Much has been said about the advantages of making a will. A will allows a person to determine what happens to their property and how their affairs are to be tidied up after their death. One of the reasons usually put forward to encourage people to make a will is that if they die intestate (without a will), they may find themselves turning in their grave when their property goes to someone whom they would never have wanted to benefit from their estate.

People use their wills to make a statement, leaving gifts to relations, friends and causes dear to their heart. In general, a person has the freedom to distribute their property as they wish. This freedom was expressed in the 19th century English case of Banks v Goodfellow ([1870] 5 LR QB 549). Cockburn J. stated:

“Yet it is clear that, though the law leaves to the owner of property absolute freedom in this ultimate disposal of that of which he is enabled to dispose, a moral responsibility of no ordinary importance attaches to the exercise of the right thus given…. The English law leaves everything to the unfettered discretion of the testator, on the assumption that, though in some instances, caprice or passion, or the power of new ties, or artful contrivance, or sinister influence, may lead to the neglect of claims that ought to be attended to, yet, the instincts, affections, and common sentiments of mankind may be safely trusted to secure, on the whole, a better disposition of the property of the dead, and one more accurately adjusted to the requirements of each particular case, than could be obtained through a distribution prescribed by the stereotyped and inflexible rules of the general law.”

Basically, the law will not dictate to you how to dispose of your property. If, like William Shakespeare, you want to leave only your second best bed to your wife, then so be it. Well, as you can imagine, this kind of freedom led to some bizarre dispositions and the law had to step in to ensure, at least, that relations, especially spouses and children are not hard done by the sort of “caprice or passion” described above. Different jurisdictions have different laws to address this.

In Nigeria, apart from statutory law, customary law and Islamic law can limit a person’s testamentary freedom. The Wills laws of some states like the English Inheritance (Provision for Family and Dependents) Act 1975 provide that a testator must make reasonable financial provision for members of their immediate family. For instance, section 2 (1) of the Wills Law of Lagos State provides that:

“… where a person dies and is survived by any of the following persons – (a) the wife or wives or husband of the deceased; and (b) a child or children of the deceased – that person or those persons may apply to the court for an order on the ground that the disposition of the deceased estate effected by the will is not such to make reasonable financial provision for the applicant.”
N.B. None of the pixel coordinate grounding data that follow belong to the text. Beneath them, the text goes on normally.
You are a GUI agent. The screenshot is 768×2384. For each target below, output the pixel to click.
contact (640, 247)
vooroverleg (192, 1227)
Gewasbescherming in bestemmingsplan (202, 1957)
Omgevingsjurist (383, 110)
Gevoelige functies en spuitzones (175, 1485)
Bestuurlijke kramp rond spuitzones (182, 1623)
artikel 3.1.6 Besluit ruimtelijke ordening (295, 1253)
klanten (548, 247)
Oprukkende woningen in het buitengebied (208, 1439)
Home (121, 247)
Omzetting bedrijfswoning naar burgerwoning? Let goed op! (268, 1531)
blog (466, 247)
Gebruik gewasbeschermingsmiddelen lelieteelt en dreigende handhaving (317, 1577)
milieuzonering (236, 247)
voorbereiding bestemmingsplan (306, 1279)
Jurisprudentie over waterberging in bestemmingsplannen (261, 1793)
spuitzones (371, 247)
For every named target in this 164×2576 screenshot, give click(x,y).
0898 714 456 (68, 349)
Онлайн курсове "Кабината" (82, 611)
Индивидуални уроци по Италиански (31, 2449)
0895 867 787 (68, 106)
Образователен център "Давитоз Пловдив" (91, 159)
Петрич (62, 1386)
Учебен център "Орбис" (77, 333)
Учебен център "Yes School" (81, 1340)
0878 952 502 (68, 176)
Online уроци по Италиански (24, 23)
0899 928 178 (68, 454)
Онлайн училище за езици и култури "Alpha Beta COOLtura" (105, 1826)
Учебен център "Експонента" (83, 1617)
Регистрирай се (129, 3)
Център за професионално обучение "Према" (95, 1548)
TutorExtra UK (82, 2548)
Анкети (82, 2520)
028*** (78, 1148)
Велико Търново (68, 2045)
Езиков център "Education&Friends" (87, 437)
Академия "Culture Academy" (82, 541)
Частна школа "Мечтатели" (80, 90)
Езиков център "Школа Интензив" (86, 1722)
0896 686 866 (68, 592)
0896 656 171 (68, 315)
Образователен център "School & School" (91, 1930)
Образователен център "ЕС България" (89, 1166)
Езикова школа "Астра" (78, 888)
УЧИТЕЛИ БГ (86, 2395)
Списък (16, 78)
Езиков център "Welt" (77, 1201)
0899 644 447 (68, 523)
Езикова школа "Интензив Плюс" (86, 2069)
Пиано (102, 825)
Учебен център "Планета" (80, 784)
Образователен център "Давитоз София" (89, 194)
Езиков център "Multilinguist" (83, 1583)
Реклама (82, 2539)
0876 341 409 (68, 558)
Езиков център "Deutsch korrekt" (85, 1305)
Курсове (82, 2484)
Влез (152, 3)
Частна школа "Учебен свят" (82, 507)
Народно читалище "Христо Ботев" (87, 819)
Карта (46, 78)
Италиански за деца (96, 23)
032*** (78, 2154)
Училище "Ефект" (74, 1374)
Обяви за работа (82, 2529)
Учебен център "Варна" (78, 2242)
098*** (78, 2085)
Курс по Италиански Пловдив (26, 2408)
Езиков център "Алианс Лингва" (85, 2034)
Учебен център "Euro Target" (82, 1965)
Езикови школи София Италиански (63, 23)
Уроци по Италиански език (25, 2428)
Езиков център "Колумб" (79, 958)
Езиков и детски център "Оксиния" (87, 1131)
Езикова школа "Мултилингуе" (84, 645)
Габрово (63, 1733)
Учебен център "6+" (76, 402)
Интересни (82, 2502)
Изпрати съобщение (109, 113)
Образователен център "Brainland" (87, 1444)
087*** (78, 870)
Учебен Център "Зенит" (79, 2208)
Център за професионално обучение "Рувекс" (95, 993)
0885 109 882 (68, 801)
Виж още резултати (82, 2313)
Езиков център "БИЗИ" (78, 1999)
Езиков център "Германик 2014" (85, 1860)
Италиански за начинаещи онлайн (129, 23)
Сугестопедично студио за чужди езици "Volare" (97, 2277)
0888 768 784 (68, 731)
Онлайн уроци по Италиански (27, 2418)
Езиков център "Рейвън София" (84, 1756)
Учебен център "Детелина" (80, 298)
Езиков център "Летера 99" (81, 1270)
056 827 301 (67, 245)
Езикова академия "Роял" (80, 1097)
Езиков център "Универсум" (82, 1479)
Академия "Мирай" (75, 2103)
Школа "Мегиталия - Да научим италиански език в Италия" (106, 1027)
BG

Section 2 (2) defines “reasonable financial provision” as “… such financial provision as it would be reasonable in all the circumstances of the case for husband or wife or wives to receive, whether or not that provision is required for the applicant’s maintenance.”Those eligible to apply under the section have 6 months from the grant of probate to do so.

In the English case of Re Coventry, deceased [1980] Ch., Goff LJ stated that, “[w]hat is proper maintenance must in all cases depend upon all the facts and circumstances of the particular case being considered at the time, but I think it is clear on the one hand that one must not put too limited a meaning on it; it does not mean just enough to enable a person to get by; on the other hand, it does not mean anything which may be regarded as reasonably desirable for his general benefit or welfare.”

In the Republic of Ireland, surviving spouses are entitled to something called a legal right share. Section 111 of the Succession Act 1965 (1965 Act) provides that if the testator leaves a spouse and no children, the spouse gets one-half of the deceased’s estate. If the testator leaves a spouse and children then the spouse gets one-third of the estate. This legal right share takes priority over all other gifts should the spouse elect to take it. It automatically kicks in where the deceased spouse leaves nothing in his will to the surviving spouse. Under section 117 of the 1965 Act, children can apply to the court to make an order for proper provision for the child(ren) where the court finds that the testator/parent failed in his moral duty to make proper provision for the child in accordance with his means. Where a court finds such failure and varies the will to make provision for the child, the court’s order will affect every other gift but the legal right share of a surviving spouse.

In both the jurisdictions the courts have made orders providing for children who were either left out of their parents’ will or inadequately provided for even where the children were estranged from the testator such as in the recent case of Ilott v Mitson Michael Peter Lane& Ors.([2015] Fam Law 1196) where the testator left nothing to her only daughter who was living in poverty and instead gifted all her property to three charities. In that case the court made provision for the daughter to receive an amount that covered the purchase of the house she was living in with her family, and a lump sum to take care of her immediate needs.

The moral of the story is that while you may want to use your will to make a statement to your family members after you are gone, the courts may interfere with that statement to make sure that you have met your moral and other obligations according to statute, customary law or Islamic law.